HR magazine went along to find out about HR’s role in building the leaders we need for the future.
Sort out your succession planning
Boards are becoming increasingly wise to the risk posed by ineffective succession planning, according to Patrick Wright, Thomas C Vandiver bicentennial chair at the University of South Carolina’s Darla Moore School of Business. “Boards recognise that one of the most important responsibilities they have is to choose the next CEO,” he said. “There’s tremendous risk around that choice, and tremendous upside for the right choice.”
That awareness means boards are becoming “concerned about the lack of bench strength” when it comes to choosing the next C-suite hire, and they are increasingly looking for HR directors to provide unbiased information about potential internal candidates, Wright said. “Really good business leaders are often terrible HR managers, and not as good at spotting talent as they think,” he added, explaining that too much HR time is often focused on the development and retention of high potentials, rather than identifying them in the first place. This means the right talent may not even be in the mix, particularly from a diversity standpoint.

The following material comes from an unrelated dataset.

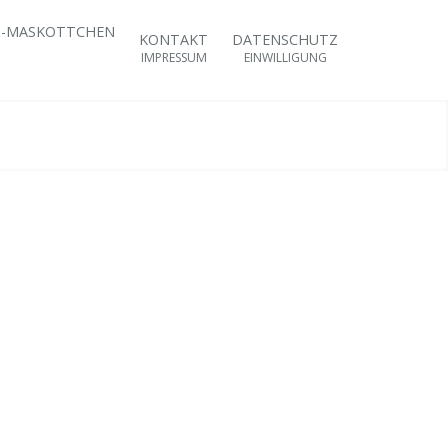
KONTAKT
DATENSCHUTZ
IMPRESSUM
EINWILLIGUNG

Think about what adding value really means
We need to move beyond the paradigm that businesses exist simply to produce profit for shareholders, said Stuart Woollard, managing partner of professional services firm OMS. “Organisations that have a societal motive generate value for themselves,” he said. “If we are all about shareholder return we might generate profits, but in the long term we won’t maximise value, and may even erode value for shareholders.”

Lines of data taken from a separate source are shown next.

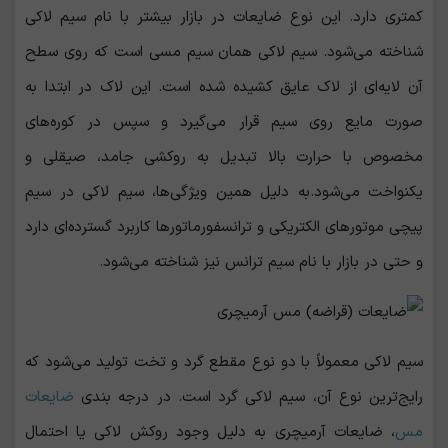
کمتری دارد. این نوع ضایعات در بازار بیشتر با نام سیم لاکی
شناخته می‌شود. سیم لاکی همان سیم مسی است که روی سطح
آن لایه‌ای از لاک عایق کشیده شده است. این لاک در ابتدا به
صورت مایع روی سیم قرار می‌گیرد و سپس در کوره‌های
مخصوص با حرارت بالا تبدیل به روکشی جامد، صیقلی و
یکنواخت می‌شود.به دلیل همین ویژگی‌ها، سیم لاکی در سیم
‌پیچی موتورهای الکتریکی و ترانسفورماتورها کاربرد گسترده‌ای دارد
و حتی در بازار با نام سیم ترانس نیز شناخته می‌شود.
سیم لاکی معمولاً با دو نوع مقطع گرد و تخت تولید می‌شود که
رایج‌ترین نوع آن، سیم لاکی گرد است. در درجه ‌بندی
ضایعات
مس
، ضایعات آرمیچری به دلیل وجود روکش لاکی یا احتمال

He urged leaders to think more about what adding value really means, citing reducing cost as the area HR has been most focused on for too long. “Societal value is generated by producing the best quality products and services at the lowest possible cost, to the environment and beyond,” he said. “Most CEOs are stuck in the paradigm of being there to serve shareholders, but society is redefining [acceptable] organisational behaviour. How do we reconcile creating value for society and our own organisation?”

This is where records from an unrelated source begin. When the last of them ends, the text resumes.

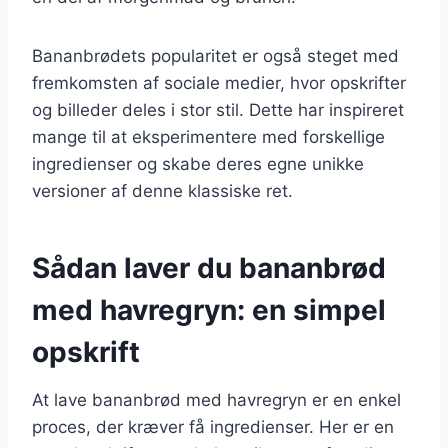
Bananbrødets popularitet er også steget med
fremkomsten af sociale medier, hvor opskrifter
og billeder deles i stor stil. Dette har inspireret
mange til at eksperimentere med forskellige
ingredienser og skabe deres egne unikke
versioner af denne klassiske ret.
Sådan laver du bananbrød
med havregryn: en simpel
opskrift
At lave bananbrød med havregryn er en enkel
proces, der kræver få ingredienser. Her er en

Put purpose front and centre
Doug Baillie, who has just retired from his CHRO role at Unilever, spoke about the need for organisations and leaders to put genuine purpose at the heart of everything they do. “We need values-based leaders not rules-based leaders,” he said, citing the requirement for leaders to be able to deal with a world in flux, including global power moving east and south and environmental pressures leading to social disorder.
“What can business do?” he asked. “You have two choices: put your head down, say it’s not your issue and be opportunistic, or look reality in the eye and become part of the solution. Businesses can no longer be bystanders in a system that gives them life in the first place.” He said that at Unilever every brand is working on having social mission, and that those brands with a strong and established social purpose are the company’s fastest growing.
To succeed in this new world, Baillie explained leaders have to be authentic, resilient, adaptable, systemic thinkers and results-orientated, with a sense of purpose at their core. “[Leaders] need to be committed, they need to be courageous, and they need to help each employee find their own contribution and purpose,” he said.